I don’t have mirror available right now, but clipping glass on at the sides gives me worse variance; .61mm total and .36mm in the middle (as previously defined). This surprises me since I’ve clipped it along the relatively flat axis so as not to bend it over the “saddle” that shows in the data for the aluminum. I’m wondering whether the glass actually has a stronger tendency to warp than aluminum, because of a lower thermal conductivity relative to its coefficient of expansion, thus a larger temperature gradient from bottom to top of the glass plate. I’m curious enough to buy mirror to test, but this seems to confirm the idea of using PEI on cast aluminum.

It’s easy to find 300mm x 300mm (or 12" x 12") PEI sheet, but 330mm x 330mm (or 13" x 13") seems to be scarce.

[EDIT]

Actually, all the variance is front-to-back; it’s pretty flat, just not level. So probably @N_Y_NakiYozora 's point about exact position of the clips mattering is exactly what I’m seeing here, and playing with it I could probably improve this a lot. I’ll have to explore that when I next have a chance.

Clipping only at the back reduced overall variance with the glass, but it’s still showing more variance than the plain aluminum.

The metal store I visited this morning had no MIC-6 and hadn’t heard of ATP-5, and wondered whether 5083 was steel. :slight_smile:

One approach…

For a (conservative) 12" (304mm) square bed (small for rails):

$ 21 - BuildTak Printing Surface.
$ 35 - BuildTak FlexPlate.
$ 53 - 025" ATP-5 Aluminum plate from MidWest Steel (shipped).
Subtotal ~$109.

Plus…
$ ?? - (magnets to bore/bond into the plate & hold the bed)

For a (daring) 16"(406mm) square bed.
$ 21 - BuildTak Printing Surface.
$ 50 - BuildTak FlexPlate.
$ 74 - 025" ATP-5 Aluminum plate from MidWest Steel (shipped).
Subtotal ~$145.

https://www.midweststeelsupply.com/store/castaluminumplateatp5
https://www.buildtak.com/shop/https://www.buildtak.com/shop/

BTW, if you buy borosilicate glass, then it will not change dimension when heated.

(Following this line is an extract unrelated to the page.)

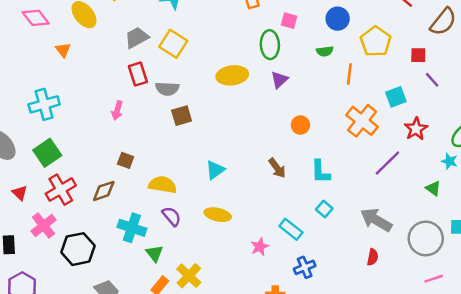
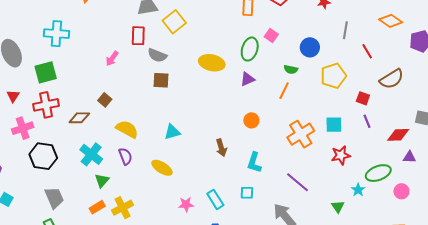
orange line: (349, 74) -> (284, 91), moved
purple line: (387, 163) -> (297, 182), moved, turned 65
cyan square: (324, 209) -> (247, 193), turned 32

More expensive than ordinary glass, and still a poor thermal conductor, but better than plain glass.

@Stephanie_A I also bought ATP-5 from Midwest. I took your advice and asked them to wrap it in extra cardboard, but that was clearly ignored. I bought two plates, one for the X5S and one for my i3 clone. Both plates have some scratches in the plastic covering that look like the surface may be scratched. Planning to mill it (maybe this weekend) for a kinematic mount before putting the Keenovo pad on it.

I have a different order from Howard Precision’s “random rack” http://www.howardprecision.com/random-rack including some Alca-5 (which seems to be functionally identical to ATP-5) and I’ll see how that’s packaged when it arrives.

Promised update, a little late: Howard Precision’s pieces were a bit better packaged, with less swarf included, and with with layers of cardboard between pieces. Also, the pieces had a much cleaner edge and were cut more square than the pieces from Midwest.

They don’t have as easy an online order experience. You end up actually talking to a person after putting together a quote online. The quote was inclusive of shipping. They don’t take credit cards online; they take them by fax or phone; they are clearly oriented towards taking POs from businesses. But they did a good job. While I am generally satisfied with Midwest, I think I’ll check with Howard Precision first.